Another thing that made me very sad when I was little was a scene from the TV Series The Animals of Farthing Wood where the hedgehogs die. We had this series on video so I watched it hundreds of times and I swear I cried every time without fail, and I would still cry if i watched it now.
I do remember the first time I watched it. Mole was my favourite character because he was small and shy and liked to snuggle on Badger’s back – I think he reminded me of myself to be honest – but Mole, as my favourite, was followed very closely by the hedgehogs. I think I liked them for the same reasons as Mole except, instead of snuggling into Badger, they would always stick close to each other and I found that very endearing. So, as you can imagine, I was very upset when they died. The clip below is the scene where they die (they get run over crossing the road), and when I was little, I had such hope that they would make it out the other side and part of me didn’t quite understand when they didn’t get back up again. I think I didn’t quite understand that the people that made The Animals of Farthing Wood had no idea that the hedgehogs were my favourites and shouldn’t die.

Now, I don’t find it so sad. I find it more frustrating than anything because they literally just curl up and die. The hedgehogs get themselves in a difficult and dangerous situation which terrifies them, decide they can’t make it through, curl up into a ball and let death – or a speeding car – take them. Oh, but at least they have each other.

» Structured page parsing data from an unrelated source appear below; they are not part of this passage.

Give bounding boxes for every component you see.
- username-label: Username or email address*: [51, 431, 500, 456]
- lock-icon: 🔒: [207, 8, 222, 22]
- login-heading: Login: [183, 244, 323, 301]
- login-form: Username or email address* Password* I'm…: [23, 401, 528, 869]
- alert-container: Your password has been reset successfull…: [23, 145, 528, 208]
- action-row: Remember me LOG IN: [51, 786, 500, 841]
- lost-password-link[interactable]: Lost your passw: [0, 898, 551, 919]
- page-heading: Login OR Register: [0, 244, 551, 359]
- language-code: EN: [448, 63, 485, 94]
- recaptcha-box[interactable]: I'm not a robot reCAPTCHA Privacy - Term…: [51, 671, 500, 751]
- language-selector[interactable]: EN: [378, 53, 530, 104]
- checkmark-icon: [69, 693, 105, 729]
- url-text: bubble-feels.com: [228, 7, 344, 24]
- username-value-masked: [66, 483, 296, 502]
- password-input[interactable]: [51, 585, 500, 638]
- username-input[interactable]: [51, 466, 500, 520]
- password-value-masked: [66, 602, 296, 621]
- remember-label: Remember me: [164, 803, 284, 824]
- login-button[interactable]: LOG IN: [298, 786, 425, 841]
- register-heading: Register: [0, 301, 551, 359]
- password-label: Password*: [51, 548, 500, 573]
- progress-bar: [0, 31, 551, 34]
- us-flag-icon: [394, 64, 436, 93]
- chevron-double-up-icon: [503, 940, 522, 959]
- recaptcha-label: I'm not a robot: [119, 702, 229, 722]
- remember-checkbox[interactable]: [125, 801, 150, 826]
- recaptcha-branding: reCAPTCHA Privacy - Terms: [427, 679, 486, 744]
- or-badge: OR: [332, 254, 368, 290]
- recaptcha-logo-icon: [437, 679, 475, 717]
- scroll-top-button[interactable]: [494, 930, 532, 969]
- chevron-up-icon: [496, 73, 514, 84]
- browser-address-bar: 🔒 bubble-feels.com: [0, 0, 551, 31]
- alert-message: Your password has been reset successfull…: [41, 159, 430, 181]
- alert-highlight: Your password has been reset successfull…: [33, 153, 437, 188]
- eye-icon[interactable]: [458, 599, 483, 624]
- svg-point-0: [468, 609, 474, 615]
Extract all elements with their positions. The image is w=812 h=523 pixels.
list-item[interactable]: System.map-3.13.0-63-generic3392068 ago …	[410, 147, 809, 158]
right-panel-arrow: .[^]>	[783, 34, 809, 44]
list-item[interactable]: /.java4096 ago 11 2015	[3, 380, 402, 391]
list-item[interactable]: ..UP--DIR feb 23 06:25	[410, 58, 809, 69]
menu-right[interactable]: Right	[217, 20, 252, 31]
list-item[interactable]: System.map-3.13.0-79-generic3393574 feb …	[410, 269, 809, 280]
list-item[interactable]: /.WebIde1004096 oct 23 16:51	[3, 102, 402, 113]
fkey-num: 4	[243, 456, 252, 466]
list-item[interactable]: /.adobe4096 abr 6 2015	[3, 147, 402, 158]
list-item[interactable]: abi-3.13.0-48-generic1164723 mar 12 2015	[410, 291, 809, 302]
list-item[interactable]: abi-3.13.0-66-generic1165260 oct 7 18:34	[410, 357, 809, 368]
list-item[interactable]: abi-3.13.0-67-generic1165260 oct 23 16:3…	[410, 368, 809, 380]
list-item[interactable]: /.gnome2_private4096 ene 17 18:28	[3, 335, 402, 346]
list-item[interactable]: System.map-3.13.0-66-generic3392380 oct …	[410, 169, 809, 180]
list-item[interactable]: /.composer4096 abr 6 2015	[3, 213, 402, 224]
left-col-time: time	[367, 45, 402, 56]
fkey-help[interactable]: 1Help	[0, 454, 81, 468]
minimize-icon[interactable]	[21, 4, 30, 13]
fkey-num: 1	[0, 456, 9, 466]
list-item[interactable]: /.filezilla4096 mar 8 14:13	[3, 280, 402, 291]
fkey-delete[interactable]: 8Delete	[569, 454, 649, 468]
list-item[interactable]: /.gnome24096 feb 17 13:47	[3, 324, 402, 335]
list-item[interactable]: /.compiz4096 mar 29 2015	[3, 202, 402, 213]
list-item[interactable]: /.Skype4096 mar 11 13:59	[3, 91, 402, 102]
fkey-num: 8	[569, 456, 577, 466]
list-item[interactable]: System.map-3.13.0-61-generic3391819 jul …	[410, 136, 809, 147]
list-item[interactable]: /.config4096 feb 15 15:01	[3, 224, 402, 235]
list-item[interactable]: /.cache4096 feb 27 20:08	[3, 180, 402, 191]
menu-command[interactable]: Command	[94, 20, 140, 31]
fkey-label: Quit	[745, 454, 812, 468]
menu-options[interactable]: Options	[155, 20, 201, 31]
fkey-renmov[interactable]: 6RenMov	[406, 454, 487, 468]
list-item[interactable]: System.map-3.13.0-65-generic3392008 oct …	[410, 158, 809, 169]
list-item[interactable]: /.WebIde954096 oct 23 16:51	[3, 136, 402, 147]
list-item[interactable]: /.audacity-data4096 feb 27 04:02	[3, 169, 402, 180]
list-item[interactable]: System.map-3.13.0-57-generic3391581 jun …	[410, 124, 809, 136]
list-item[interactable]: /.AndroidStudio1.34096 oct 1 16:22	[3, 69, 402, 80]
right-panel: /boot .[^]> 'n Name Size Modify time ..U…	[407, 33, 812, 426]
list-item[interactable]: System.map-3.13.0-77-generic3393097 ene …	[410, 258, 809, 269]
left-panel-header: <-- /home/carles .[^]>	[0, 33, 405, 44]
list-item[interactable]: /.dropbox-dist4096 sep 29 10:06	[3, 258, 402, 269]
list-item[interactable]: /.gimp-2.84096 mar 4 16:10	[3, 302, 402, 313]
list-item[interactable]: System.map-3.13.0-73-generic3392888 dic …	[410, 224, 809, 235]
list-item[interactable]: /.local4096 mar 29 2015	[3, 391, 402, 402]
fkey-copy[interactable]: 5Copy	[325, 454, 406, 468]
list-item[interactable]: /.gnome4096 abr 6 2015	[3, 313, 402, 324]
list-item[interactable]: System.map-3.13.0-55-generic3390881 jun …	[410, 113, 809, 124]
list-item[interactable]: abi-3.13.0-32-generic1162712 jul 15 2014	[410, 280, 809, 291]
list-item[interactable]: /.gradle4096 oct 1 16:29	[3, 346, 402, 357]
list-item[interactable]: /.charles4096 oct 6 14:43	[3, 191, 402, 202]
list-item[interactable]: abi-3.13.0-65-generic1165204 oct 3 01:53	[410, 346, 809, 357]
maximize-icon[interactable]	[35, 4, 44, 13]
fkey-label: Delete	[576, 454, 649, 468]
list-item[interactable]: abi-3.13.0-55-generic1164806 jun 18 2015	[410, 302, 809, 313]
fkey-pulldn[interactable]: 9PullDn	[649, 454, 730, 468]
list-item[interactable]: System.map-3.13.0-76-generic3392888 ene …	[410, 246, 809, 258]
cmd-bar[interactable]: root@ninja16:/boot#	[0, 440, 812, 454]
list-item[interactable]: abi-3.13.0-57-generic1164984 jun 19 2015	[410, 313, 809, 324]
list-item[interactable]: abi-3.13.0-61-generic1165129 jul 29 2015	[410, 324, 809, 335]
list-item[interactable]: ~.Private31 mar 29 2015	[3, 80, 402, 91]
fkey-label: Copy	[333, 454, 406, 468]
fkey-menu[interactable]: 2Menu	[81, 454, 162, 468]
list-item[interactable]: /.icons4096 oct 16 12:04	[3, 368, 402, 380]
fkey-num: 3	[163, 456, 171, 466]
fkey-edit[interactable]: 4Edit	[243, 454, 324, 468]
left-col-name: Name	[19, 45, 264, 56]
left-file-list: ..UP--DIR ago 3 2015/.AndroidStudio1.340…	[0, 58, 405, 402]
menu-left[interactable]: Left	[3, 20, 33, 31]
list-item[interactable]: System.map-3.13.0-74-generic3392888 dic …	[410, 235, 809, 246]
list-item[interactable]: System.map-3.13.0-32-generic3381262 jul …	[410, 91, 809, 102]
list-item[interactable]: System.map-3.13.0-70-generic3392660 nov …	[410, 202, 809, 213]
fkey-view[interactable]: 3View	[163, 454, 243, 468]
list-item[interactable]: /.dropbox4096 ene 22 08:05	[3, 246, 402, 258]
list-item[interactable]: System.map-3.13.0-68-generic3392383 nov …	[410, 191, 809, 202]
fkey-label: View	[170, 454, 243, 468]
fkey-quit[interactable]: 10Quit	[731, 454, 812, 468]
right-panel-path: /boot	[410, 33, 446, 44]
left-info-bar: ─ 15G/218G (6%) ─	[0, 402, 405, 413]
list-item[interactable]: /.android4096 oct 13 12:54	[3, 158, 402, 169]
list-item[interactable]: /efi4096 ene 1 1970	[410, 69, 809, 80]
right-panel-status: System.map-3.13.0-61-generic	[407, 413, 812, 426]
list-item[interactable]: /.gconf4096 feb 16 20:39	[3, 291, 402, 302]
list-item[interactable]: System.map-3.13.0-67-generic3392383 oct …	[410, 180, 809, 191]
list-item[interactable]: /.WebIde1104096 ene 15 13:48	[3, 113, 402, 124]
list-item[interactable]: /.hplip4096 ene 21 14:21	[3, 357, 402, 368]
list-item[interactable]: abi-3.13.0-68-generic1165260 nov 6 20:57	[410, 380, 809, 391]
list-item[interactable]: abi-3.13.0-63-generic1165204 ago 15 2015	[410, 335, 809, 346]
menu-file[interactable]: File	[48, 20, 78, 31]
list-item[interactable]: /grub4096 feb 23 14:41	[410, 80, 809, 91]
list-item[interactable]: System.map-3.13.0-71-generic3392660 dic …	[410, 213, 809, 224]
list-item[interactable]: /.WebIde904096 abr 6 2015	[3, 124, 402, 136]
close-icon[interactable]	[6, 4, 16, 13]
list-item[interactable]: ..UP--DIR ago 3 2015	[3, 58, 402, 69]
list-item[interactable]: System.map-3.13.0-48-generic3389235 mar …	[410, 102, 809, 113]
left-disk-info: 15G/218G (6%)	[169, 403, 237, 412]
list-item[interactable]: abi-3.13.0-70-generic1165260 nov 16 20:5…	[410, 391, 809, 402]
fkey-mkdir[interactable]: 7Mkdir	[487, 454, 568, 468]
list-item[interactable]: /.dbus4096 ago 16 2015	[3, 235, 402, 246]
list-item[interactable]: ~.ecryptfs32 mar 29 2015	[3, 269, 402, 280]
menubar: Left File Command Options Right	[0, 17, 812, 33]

When I am asked what movies I find tragic nowadays, my mind immediately springs to Clint Eastwood’s Changeling (2008) starring Angelina Jolie. It is based on the true story of Christine Collins who’s son disappeared and was never found. What I find particularly sad or tragic about this film is the part where the police bring a boy to Christine and tell her it’s her son when it isn’t. Even though they know this is not her child, they won’t admit this to her and force her to take this boy and take care of him as if he were her son. This makes me sad because through the action of carelessly handing off a strange child to a grieving mother, it becomes clear to the audience and the character, even at this early stage in the story, that no one is going to help her find her son.

We do receive a kind of resolution at the end of the film, but it is not a happy one. We discover that Christine’s son was kidnapped along with several other young boys. Some of the boys managed to escape, but Christine’s son never did. Although Christine gains some peace from knowing what happened to her son, but it’s a tragic ending because, not only does she find out that her son was murdered, but she has to watch another mother be reunited with her son who did survived.


BSA206: Scary Stuff.

When asked to think of a scene in a movie that really scared me as a child I immediately picture on particular moment from The Wizard of Oz involving The Wicked Witch of the West. It isn’t when she melts like most people think it might be, it’s when her face fills the screen as she laughs. The Wizard of Oz was my favourite movie as a child and I would watch it as often as I was allowed, but I couldn’t watch that one scene alone. As a child, it felt as if she was bursting out of the screen and was directly in front of my face, laughing at me. In fact, that scene and that feeling made me think the triangular shape of the moths that would sit on my window were the tip of the witch’s nose. It took me a while to get to sleep sometimes. If I watch this scene now I no longer find it quite so scary, but the little Johanna within me still cringes. Although, I do notice that the witch’s face doesn’t seem as big as it did when I was small.

From 0:24 to 0:42


Trying to think of a scene in a movie that scares me now like this scene used to doesn’t result in much. I find that I’m more likely to be disturbed by something and have that stick in my mind rather than something scary. I’ve certainly been scared plenty of times during films – The Conjuring (2013) had me on the edge of my seat and hiding under a blanket the whole time (like just about any of James Wan’s films), The Haunting in Connecticut (2009) gave me the shivers, and I stupidly watched Case 39 (2009) alone and I think that speaks for itself – but there isn’t anything in particular from these films that really scared me or made me look twice in the dark. The things that really stick with me now are the things that I can relate to my life, the things that could actually be possible.
I remember watching Texas Chainsaw Massacre: The Beginning (2006) and seeing Leatherface hook a girl in the shoulder and collarbone with the kind of hook we would use in the woodshed to move bales. That gave me the shivers and really stuck with me. I think that is because I have often been around those tools being used and know how easy it would be to get in the way and have one of those hooks land in your arm. I also just really hate the idea of sharp things landing in people and I don’t really trust people with knives or other sharp things, so that may have something to do with it too.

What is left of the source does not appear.